Sem surpresa o guião para a reforma do Estado, "Um Estado Melhor", hoje conhecido, retoma no que à educação diz respeito, para além do reforço do ensino dual e da municipalização, a velha ideia da "liberdade de escolha" em diferentes modalidades, do cheque-ensino, aos contratos de associação em novos moldes até às escolas públicas geridas por professores. Esta intenção já estava contida globalmente no novo Estatuto do Ensino Particular e Cooperativo que, evidentemente, foi bem recebido pelos representantes da Associação de Estabelecimentos de Ensino Particular e Cooperativo.
De forma determinada o Ministro Nuno Crato vai, assim, cumprindo a sua agenda cada vez mais explícita, o financiamento do ensino privado à custa da degradação e desinvestimento do ensino público sob o princípio da liberdade de escolha, ou seja, um forte apoio ao negócio da educação.
Neste sentido, recorde-se que já para o OGE em vigor para este ano, as verbas destinadas a financiar sob diferentes formas o ensino privado foram reforçadas. Para além da inacreditável possibilidade de estabelecer contratos de associação ainda que exista ensino público com oferta educativa disponível na mesma área, estava previsto a dotação de 19,4 milhões para aplicar no cheque-ensino que agora se retoma mantendo a ideia de que será testado em termos experimentais. No entanto e provavelmente, em modo MEC, período experimental quer dizer pré-generalização como se verificou com o ensino vocacional que antes da avaliação entrou em generalização.

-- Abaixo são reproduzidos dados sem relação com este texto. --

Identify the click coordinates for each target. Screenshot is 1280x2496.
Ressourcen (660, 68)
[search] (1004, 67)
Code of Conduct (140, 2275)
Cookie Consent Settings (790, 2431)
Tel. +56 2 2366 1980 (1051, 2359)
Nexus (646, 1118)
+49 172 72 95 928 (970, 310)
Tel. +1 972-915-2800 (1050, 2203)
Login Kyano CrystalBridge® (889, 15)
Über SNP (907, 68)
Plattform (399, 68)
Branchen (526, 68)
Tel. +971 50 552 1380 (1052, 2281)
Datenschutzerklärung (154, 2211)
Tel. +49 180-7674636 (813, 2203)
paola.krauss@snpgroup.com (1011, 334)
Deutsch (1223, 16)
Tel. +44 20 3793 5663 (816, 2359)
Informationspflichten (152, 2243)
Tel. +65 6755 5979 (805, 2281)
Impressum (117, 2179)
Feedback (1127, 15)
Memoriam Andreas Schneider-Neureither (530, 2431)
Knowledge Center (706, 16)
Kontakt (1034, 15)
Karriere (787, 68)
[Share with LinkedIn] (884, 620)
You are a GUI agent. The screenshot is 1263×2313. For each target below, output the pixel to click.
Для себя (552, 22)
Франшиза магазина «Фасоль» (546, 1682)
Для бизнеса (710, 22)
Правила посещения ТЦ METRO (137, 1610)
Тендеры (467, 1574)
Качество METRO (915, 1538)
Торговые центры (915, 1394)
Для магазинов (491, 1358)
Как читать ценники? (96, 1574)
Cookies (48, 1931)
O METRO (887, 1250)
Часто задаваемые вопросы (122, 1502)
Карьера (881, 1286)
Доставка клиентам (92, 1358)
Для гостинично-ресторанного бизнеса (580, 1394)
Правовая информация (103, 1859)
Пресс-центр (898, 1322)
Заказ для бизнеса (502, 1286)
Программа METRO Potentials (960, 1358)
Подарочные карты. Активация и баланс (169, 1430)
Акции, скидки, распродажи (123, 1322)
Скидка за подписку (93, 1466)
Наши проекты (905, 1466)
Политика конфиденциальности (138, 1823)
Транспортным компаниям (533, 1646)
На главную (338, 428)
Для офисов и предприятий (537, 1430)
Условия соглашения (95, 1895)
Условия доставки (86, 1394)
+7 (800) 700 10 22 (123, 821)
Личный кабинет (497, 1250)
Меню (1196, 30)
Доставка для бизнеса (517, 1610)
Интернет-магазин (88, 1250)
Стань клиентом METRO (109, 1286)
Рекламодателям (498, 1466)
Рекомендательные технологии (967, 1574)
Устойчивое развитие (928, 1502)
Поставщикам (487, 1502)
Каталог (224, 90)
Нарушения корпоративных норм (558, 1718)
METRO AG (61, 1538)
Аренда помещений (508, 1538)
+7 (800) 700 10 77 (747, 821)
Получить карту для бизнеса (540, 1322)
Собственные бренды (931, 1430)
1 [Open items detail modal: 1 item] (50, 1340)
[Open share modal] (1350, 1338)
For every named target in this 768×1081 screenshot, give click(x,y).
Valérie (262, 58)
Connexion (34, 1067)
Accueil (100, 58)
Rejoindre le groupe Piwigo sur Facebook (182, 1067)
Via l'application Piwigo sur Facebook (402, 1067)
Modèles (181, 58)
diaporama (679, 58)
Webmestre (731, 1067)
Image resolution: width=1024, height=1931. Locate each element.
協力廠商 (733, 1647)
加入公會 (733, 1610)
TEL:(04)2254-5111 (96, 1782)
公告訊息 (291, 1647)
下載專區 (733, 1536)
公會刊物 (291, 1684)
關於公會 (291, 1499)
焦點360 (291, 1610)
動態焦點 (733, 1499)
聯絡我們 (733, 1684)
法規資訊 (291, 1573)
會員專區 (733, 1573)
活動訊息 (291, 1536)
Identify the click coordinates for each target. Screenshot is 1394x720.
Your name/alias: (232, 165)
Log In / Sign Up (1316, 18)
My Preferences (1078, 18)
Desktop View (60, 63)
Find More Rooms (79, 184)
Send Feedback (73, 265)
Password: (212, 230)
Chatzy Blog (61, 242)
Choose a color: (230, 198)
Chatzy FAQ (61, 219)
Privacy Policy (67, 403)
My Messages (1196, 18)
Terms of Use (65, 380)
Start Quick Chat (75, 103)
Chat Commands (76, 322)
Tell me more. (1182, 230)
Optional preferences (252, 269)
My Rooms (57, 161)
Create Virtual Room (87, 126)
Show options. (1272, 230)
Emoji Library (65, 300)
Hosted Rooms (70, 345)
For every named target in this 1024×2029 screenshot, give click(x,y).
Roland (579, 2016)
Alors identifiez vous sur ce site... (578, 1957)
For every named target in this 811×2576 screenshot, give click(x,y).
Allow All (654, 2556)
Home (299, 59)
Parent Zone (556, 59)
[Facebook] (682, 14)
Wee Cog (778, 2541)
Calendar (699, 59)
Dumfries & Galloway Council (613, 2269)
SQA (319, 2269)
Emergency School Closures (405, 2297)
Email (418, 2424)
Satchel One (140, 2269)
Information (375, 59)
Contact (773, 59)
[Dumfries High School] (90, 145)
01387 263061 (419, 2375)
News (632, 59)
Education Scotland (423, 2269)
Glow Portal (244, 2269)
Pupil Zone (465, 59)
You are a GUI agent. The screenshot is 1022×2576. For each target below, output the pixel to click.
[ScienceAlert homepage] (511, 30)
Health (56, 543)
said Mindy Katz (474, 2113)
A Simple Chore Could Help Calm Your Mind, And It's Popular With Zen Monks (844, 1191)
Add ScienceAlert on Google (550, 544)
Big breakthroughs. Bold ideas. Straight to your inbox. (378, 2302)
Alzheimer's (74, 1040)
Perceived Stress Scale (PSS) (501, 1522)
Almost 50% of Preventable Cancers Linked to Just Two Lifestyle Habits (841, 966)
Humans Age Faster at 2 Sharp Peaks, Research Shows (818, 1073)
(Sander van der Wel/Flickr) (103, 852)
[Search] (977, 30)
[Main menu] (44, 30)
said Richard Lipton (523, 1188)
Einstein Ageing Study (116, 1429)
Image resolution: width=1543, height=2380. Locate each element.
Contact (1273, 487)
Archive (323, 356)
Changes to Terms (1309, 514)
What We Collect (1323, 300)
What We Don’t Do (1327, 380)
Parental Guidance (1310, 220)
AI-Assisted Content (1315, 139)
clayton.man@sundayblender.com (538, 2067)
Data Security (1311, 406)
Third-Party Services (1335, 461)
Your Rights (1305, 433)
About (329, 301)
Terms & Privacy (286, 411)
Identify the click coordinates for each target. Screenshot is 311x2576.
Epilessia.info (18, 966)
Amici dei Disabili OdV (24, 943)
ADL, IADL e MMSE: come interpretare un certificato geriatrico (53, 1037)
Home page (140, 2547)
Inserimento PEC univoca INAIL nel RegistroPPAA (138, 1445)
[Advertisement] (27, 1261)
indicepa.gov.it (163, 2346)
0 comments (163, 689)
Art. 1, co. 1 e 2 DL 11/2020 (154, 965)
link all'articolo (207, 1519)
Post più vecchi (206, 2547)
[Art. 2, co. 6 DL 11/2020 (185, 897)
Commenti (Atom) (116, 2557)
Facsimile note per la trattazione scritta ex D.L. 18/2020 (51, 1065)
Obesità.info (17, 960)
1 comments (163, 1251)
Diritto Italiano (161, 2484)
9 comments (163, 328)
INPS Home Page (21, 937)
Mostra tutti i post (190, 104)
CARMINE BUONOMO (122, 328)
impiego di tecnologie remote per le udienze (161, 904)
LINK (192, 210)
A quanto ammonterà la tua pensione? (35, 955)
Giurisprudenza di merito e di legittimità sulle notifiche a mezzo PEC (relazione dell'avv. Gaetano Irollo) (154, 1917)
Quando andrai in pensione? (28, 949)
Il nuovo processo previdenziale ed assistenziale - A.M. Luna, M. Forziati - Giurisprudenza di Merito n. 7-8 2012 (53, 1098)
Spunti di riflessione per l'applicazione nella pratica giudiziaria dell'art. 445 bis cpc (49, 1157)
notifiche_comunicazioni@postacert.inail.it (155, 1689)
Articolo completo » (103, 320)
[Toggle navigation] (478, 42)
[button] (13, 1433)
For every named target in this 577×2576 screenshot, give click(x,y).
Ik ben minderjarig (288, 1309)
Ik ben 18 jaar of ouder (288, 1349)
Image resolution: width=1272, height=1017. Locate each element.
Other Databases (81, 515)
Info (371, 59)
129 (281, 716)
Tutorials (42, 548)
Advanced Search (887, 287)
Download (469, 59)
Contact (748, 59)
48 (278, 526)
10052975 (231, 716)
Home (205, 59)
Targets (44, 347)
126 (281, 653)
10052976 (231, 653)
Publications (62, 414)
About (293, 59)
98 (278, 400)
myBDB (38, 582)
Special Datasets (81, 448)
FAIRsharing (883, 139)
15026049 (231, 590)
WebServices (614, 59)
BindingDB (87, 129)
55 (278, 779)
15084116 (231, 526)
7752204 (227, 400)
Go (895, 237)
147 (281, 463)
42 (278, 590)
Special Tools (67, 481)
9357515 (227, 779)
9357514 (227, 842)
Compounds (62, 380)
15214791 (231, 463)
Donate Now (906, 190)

A experiência do que têm sido tais práticas de liberalização noutra paragens, veja-se o trabalho sobre esta matéria elaborado por Paulo Guinote, "Educação e Liberdade de Escolha", publicado Fundação Francisco Manuel dos Santos, e o conhecimento dos territórios educativos portugueses sugerem que na verdade percorremos um caminho de privatização da educação transformando-a num serviço que as famílias compram de acordo com as suas possibilidades económicas para os verdadeiros destinatários desse serviço, os seus filhos.
Aliás, parece-me claro que a cultura mais generalizada entende os estabelecimentos de ensino privado como exclusivos e muitos deles são profundamente selectivos na população que acolhem, o que leva, justamente, muitos pais a escolher "comprar", por assim dizer, essa exclusividade, que só por existir já é um negócio, um bom negócio.
O problema grave e inquietante é que a maioria das famílias irá, evidentemente, manter os seus filhos nas escolas públicas que sofrendo forte desinvestimento terão menos recursos, apoios e autonomia e em que os professores serão obrigados a funcionar num registo de "contents delivery" a turmas enormes de alunos que através de sucessivos exames passarão por uma espécie de "darwinismo educativo" sobrevivendo os clientes mais fortes, sendo os mais fracos enviados para o "trabalho manual".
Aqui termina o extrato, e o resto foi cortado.